Sources and specifics
- Universal Analytics stopped processing new data on 2024-07-01 for standard properties; 360 BigQuery export windows extended for paying customers but the underlying UA data is frozen at the cutoff.
- GA4 BigQuery export is event-scoped (one row per event with parameters as nested arrays), while UA BigQuery export was session-scoped (one row per session with hits as nested arrays). The schemas are not compatible without a harmonization layer.
- The bridge views in this walkthrough were built on a mid-market DTC operator's BigQuery warehouse in Q1 2026 as part of a multi-service analytics pipeline serving a handful of production dashboards.

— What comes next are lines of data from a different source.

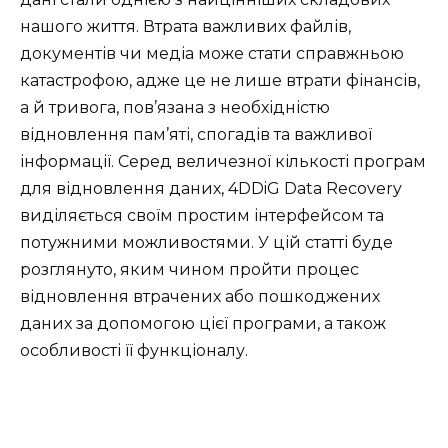
нашого життя. Втрата важливих файлів,
документів чи медіа може стати справжньою
катастрофою, адже це не лише втрати фінансів,
а й тривога, пов’язана з необхідністю
відновлення пам’яті, спогадів та важливої
інформації. Серед величезної кількості програм
для відновлення даних, 4DDiG Data Recovery
виділяється своїм простим інтерфейсом та
потужними можливостями. У цій статті буде
розглянуто, яким чином пройти процес
відновлення втрачених або пошкоджених
даних за допомогою цієї програми, а також
особливості її функціоналу.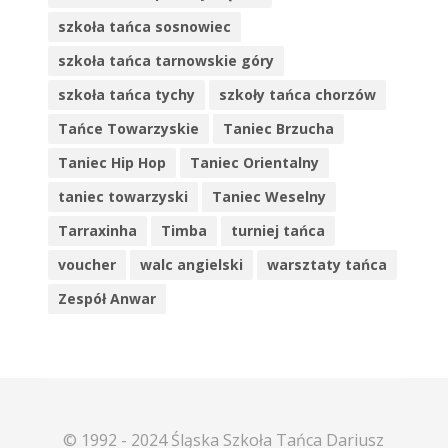
szkoła tańca sosnowiec
szkoła tańca tarnowskie góry
szkoła tańca tychy
szkoły tańca chorzów
Tańce Towarzyskie
Taniec Brzucha
Taniec Hip Hop
Taniec Orientalny
taniec towarzyski
Taniec Weselny
Tarraxinha
Timba
turniej tańca
voucher
walc angielski
warsztaty tańca
Zespół Anwar
© 1992 - 2024 Śląska Szkoła Tańca Dariusz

- Consent mode v2 widens the GA4-versus-actual gap quarter over quarter as more browsers default to consent gates, which means the YoY drift compounds. Cross-checking against Shopify orders is the corrective.
- BigQuery on-demand pricing as of April 2026 is $6.25 per TB scanned. A typical mid-market DTC store using these views runs under $100 per quarter on warehouse cost when the tables are partitioned by
event_dateand clustered onsourceandmedium.